Tax Propositions on the November Ballot
From Issue: Volume XX - Number 21
By Taylor Ramsey
As usual, there are propositions on the ballot for November that include state tax increases. Three to be exact. Proposition 30 establishes a temporary sales tax and increases personal income taxes for higher income earners. Proposition 38 is a tax on wage, business, investment and other income of individuals and families.
Proposition 39 restricts the way out-of-state businesses can report income with the intent to increase state revenues. It gets quite complicated, but if all three pass some of the provisions in one proposition will offset provisions in another. That is where doing your homework comes in.
Do you remember last year when Governor Brown was working on his budget and he discovered that California might have an unexpected spike of $6.6 billion in tax revenue? He immediately recommended increasing the spending levels of his budget by 5%, continued pushing for the bullet train and at the same time he proposed a temporary sales tax increase. How much of our income does government want?
California residents and businesses are one of the most taxed groups of citizens in the U.S. and democrats want more. He and his fellow democrats can’t keep themselves from spending.
Right now in the U.S. Congress the democrats are blaming the republicans for the oncoming increase in taxes on the middle class due to the Bush Tax Cuts that are expiring soon.
Democrats are accusing the republicans of not signing onto to the democrat’s proposed extension of the Bush Tax Cuts yet fail to explain that they have amended the plan.
In other words, democrats want to adjust the Bush Tax Cuts to increase taxes on the rich, but keep taxes the same for the rest of us. Could not the republicans blame the democrats for raising taxes on the middle class because they will not extend the Bush Tax Cuts with NO amendments? Yes!
I read an article on the Wall Street Journal Blog, “The Weekly Report” by Robert Frank, posted April 11, 2012, which seems to support what I have determined based on my research … raising taxes on the rich will do almost nothing to reduce the national debt.
Mr. Frank wrote; “An insightful reader post Megan McArdle’s blog on the Atlantic (magazine) uses IRS data to figure out how much money the government would raise by taxing certain wealth levels. He says a 45% rate on incomes of more than $1 million would generate $31 billion, while an even more progressive tax, with rates of 50%, 60%, 70% on incomes of $500,000, $5 million, and $10 million respectively would generate an added $133 billion. That is roughly 10% of the current annual budget. My point is just that I don’t see how deficits this large can be closed with income taxes on the rich, even at marginal rates far higher than anything we’ve seen in the post-1986 era.”

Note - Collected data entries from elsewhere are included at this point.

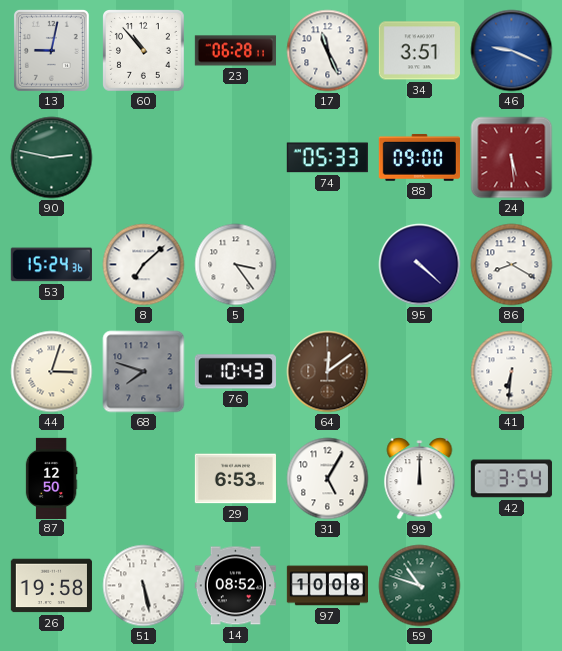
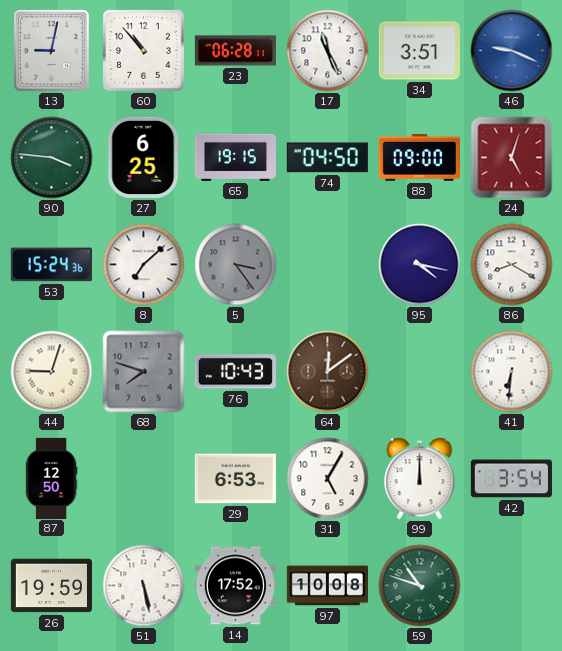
90: 2:47 -> 3:46
27: none -> 6:25
65: none -> 19:15
74: 05:33 -> 04:50
24: 5:29 -> 5:03
5 dial: white -> grey
95: 4:22 -> 4:17
44: 3:03 -> 9:03
26: 19:58 -> 19:59
14: 08:52 -> 17:52
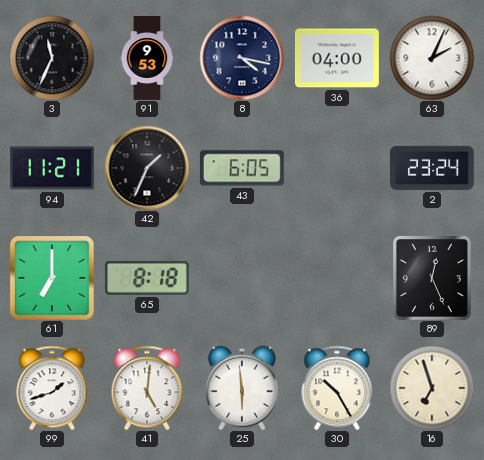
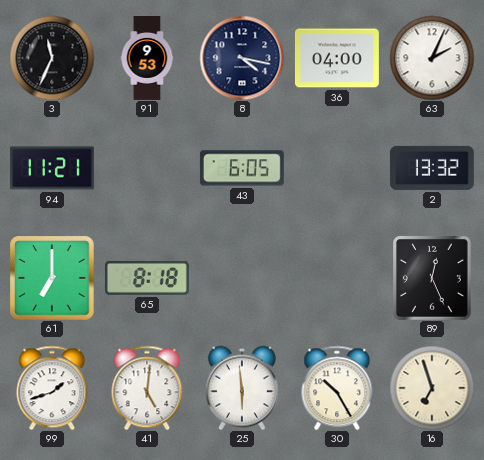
42: 1:34 -> none
2: 23:24 -> 13:32
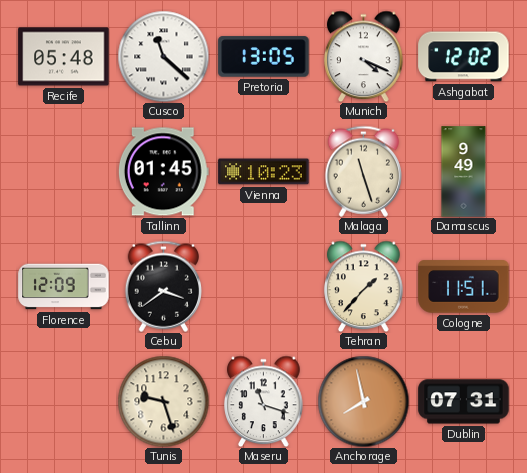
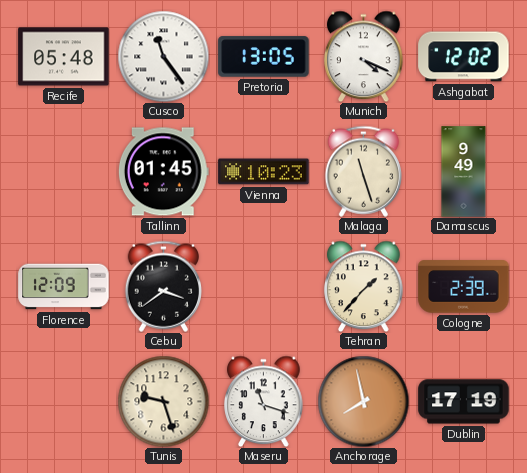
Cusco: 11:22 -> 11:24
Cologne: 11:51 -> 2:39
Dublin: 07:31 -> 17:19
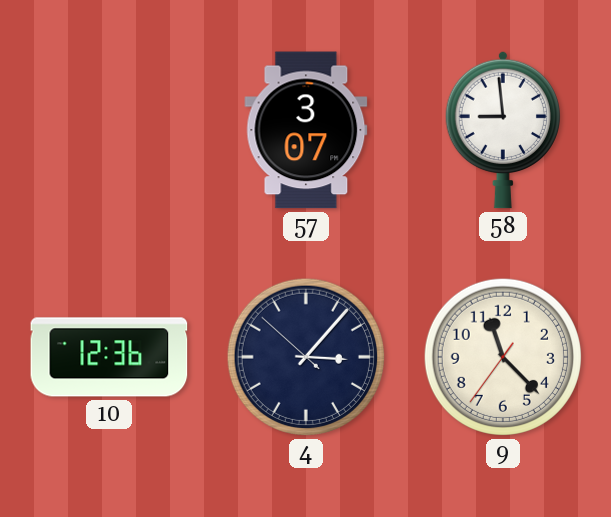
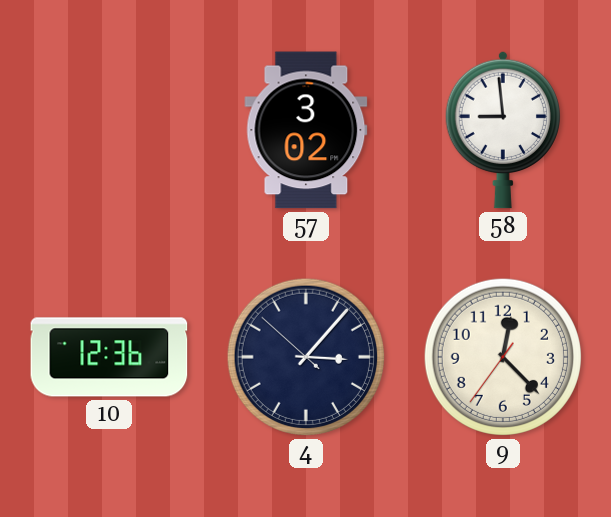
57: 3:07 -> 3:02
9: 11:22 -> 12:22
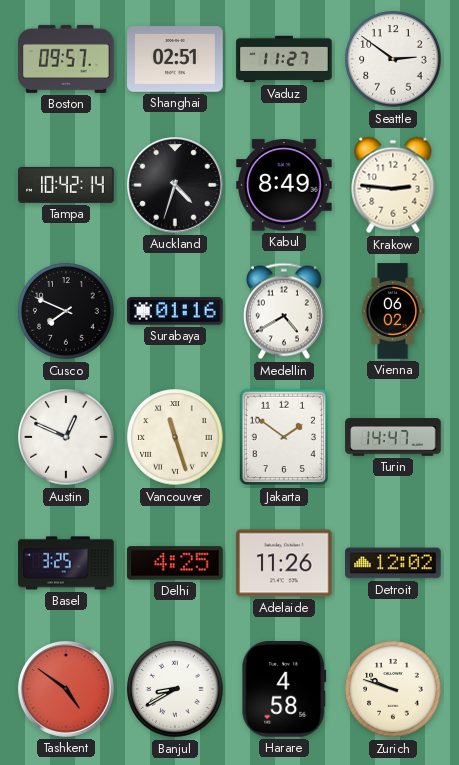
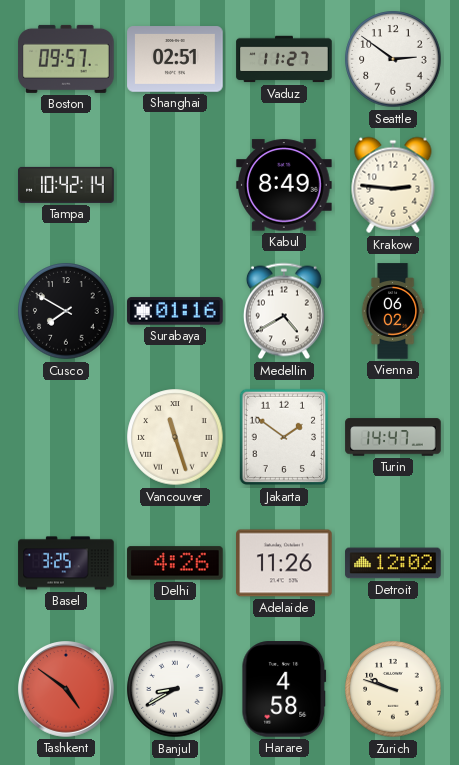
Auckland: 4:33 -> none
Cusco: 7:49 -> 7:50
Austin: 12:49 -> none
Delhi: 4:25 -> 4:26
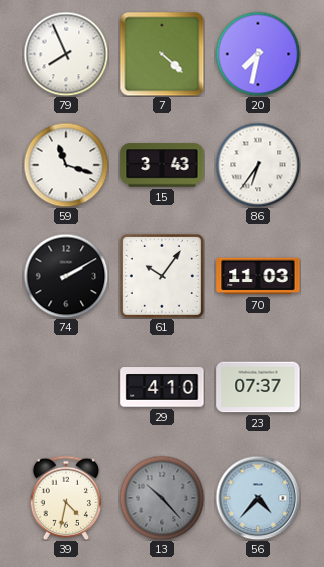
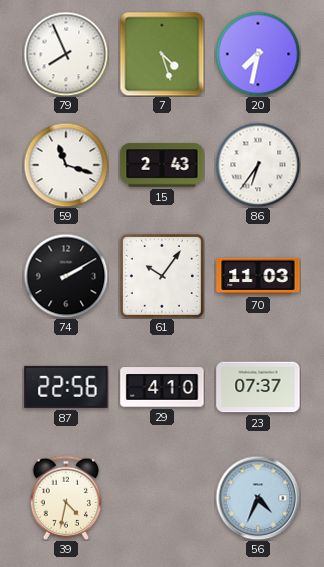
7: 4:22 -> 4:27
15: 3:43 -> 2:43
87: none -> 22:56
13: 10:23 -> none
56: 4:37 -> 4:34
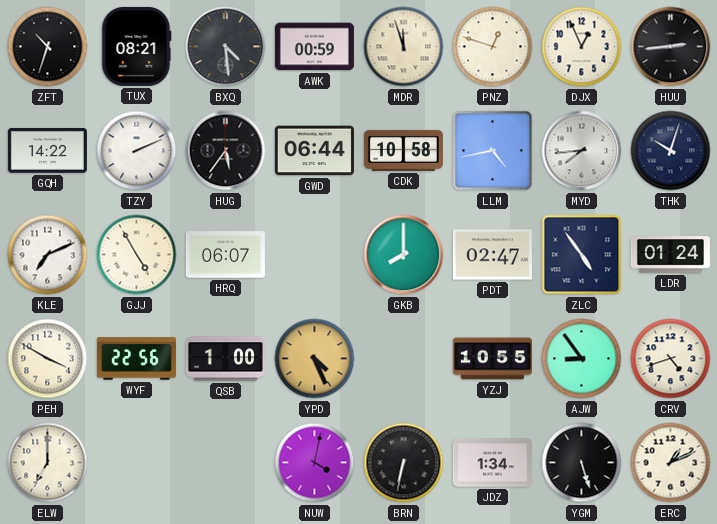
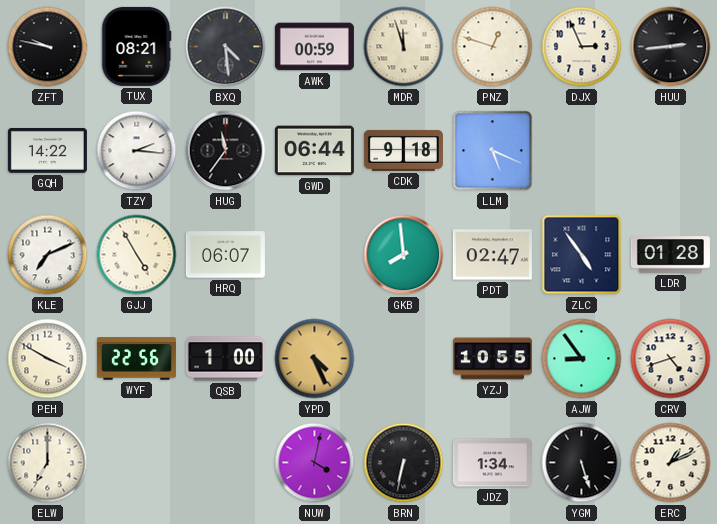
ZFT: 10:33 -> 9:47
DJX: 12:56 -> 2:56
TZY: 2:11 -> 2:16
HUG: 5:36 -> 11:36
CDK: 10:58 -> 9:18
LLM: 4:43 -> 5:19
MYD: 7:44 -> none
THK: 10:03 -> none
GKB: 8:00 -> 7:59
LDR: 01:24 -> 01:28
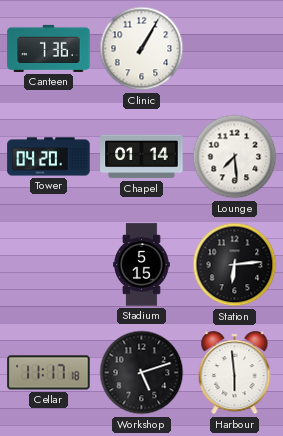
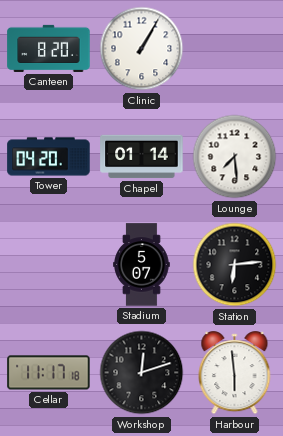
Canteen: 7:36 -> 8:20
Stadium: 5:15 -> 5:07
Workshop: 5:12 -> 12:12
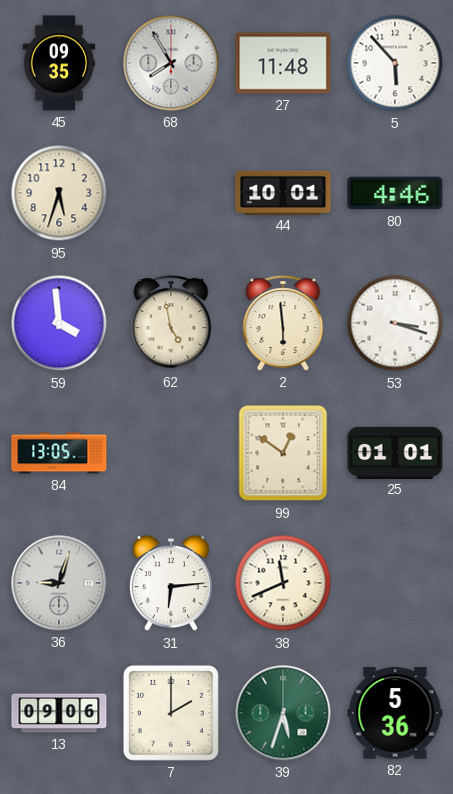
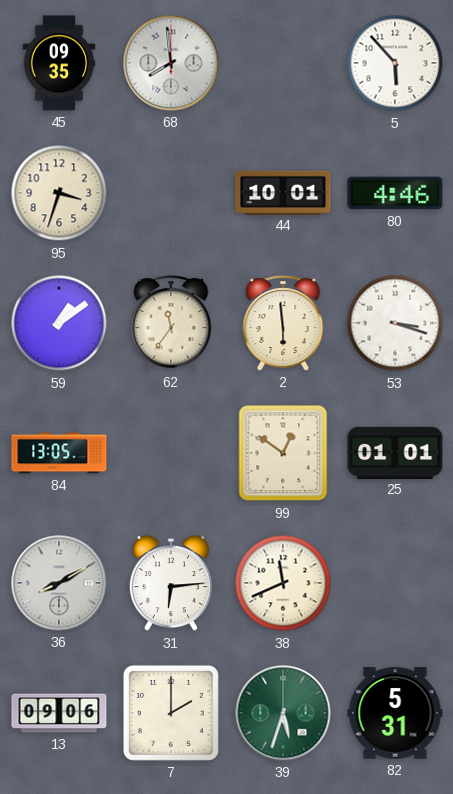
68: 7:55 -> 7:59
27: 11:48 -> none
95: 5:33 -> 3:33
59: 3:59 -> 1:09
62: 4:58 -> 11:36
36: 9:03 -> 8:10
82: 5:36 -> 5:31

I agree we must keep them, but Social Security, Medicare and Medicaid must be modified so all of us can take advantage of them when the time comes. My hope is that people who are conservatives first and republicans second will continue to vote new representatives into office who know we must address our real debt sources no matter how much it hurts. Additionally, we must demand that our legislators at all levels of government distribute taxes collected properly. We cannot continue to compensate, through higher taxes, for our elected officials feeble attempt of allocating tax revenues.
We must vote against all tax increases. You can deny it, look the other way or say it ain’t so, but the fact is, spending is the root cause that the state of California and the U.S. government are broke. Taxpayers must cease being “enablers.”